5. The Surface RT gets USB the right way around. Instead of one USB device port, it has a USB host port. Why oh why does everyone else get it wrong? You can use the Surface RT to download pictures from your camera at full USB speeds, or you can plug a USB card reader into the Surface RT to read your SD or CF cards. You can also plug in a USB hard disk, a usb mouse, or any of thousands of other USB peripherals, as long as the drivers are built-in to Windows RT already. Any device that requires custom drivers to function will not be a good fit with Windows RT, sadly. I can't think of too many devices that you would want to plug into a Surface RT that do require extra drivers, other than Printers. We'll have to see how the Printing situation evolves on Windows RT.
The printer and device driver dilemma may in fact be the reason why Microsoft has to open up the desktop development side of Windows RT. Without the ability to plug in some Drivers, and some Desktop Accessories that live outside the WinRT sandbox, the platform is going to remain artificially sterile and artificially useless. Other things that I already wish I could load on WinRT that I can't include CCleaner, or something like it to monitor and clean up disk space on this "Tiny" 32 gigabyte flash drive, and a decent text editor like Notepad++. No I do not want some stupid Windows Store App text editor, Microsoft, you idiots. Today, for example, I tried to print to my HP LaserJet 3030 multifunction laserjet printer/scanner/fax device in my home office, that works with Windows 8, Windows 7, Mac, and everything else, but does not work with Windows RT. That HP laserjet model didn't get into the list of pre-installed drivers in Windows RT, and while Windows RT has an "Insert Disk" button (ha, remember that, when computers had floppy disk drives?) it doesn't have any insertable drivers. It also doesn't work with the Windows Update feature, it just gives you an error if you try to update the list of available printers from Windows Update. With all that cruft, it shouldn't be long till someone jailbreaks RT and we can begin the work of fixing it so it actually functions.

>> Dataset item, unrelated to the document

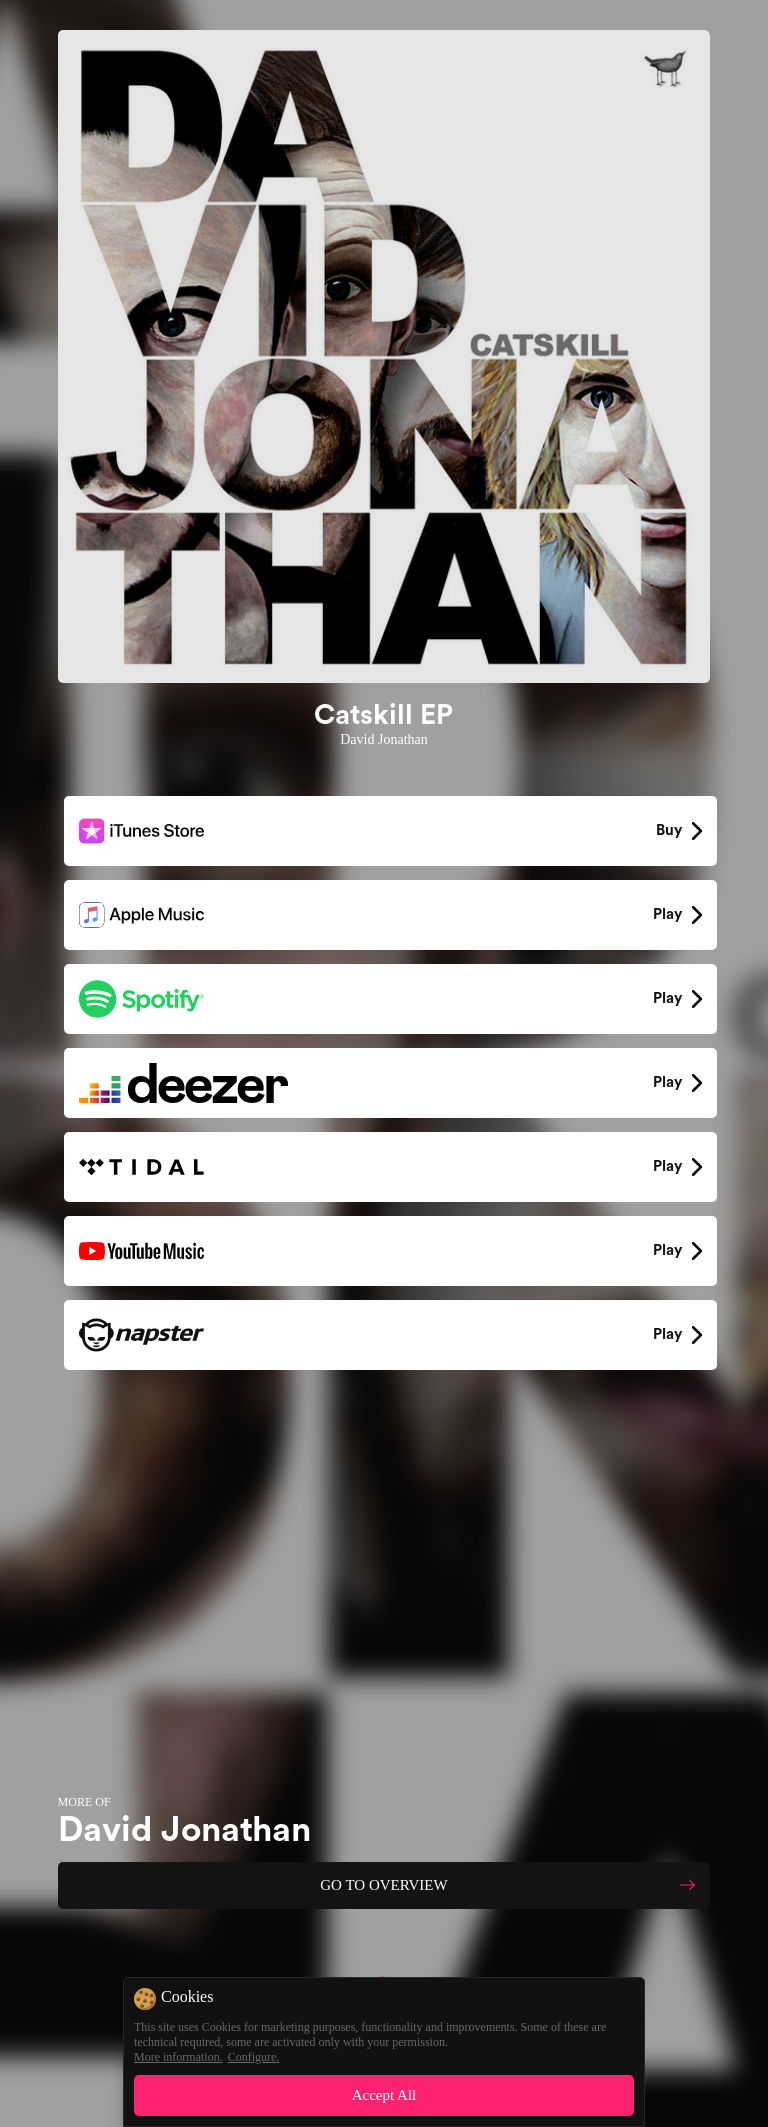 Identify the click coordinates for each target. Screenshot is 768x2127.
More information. (178, 2057)
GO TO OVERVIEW (383, 1885)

Anyways, I love the Surface RT, but it is flawed and limiting in some ways that it didn't have to be.
Here's the final thing to consider when looking at RT versus Surface Pro: If you're going to spend over a thousand dollars on a Surface Pro, ask yourself, do you really want to be burning a Core i5 CPU and a full Win32 OS services complement, on a mobile device? Because I sure don't. Yes, maybe it would be cool to have Delphi on a Surface device but actually, I doubt it. Desktop Win32 and its pathetic ability to deal with high-DPI screens on classic Win32 API apps makes the Surface Pro something that I would find ugly and useless for Windows desktop apps. Maybe the Surface RT is limiting, but it's well designed, and far far less irritating than a 150% DPI-virtualized bitmap-scaled blurry Delphi IDE would be.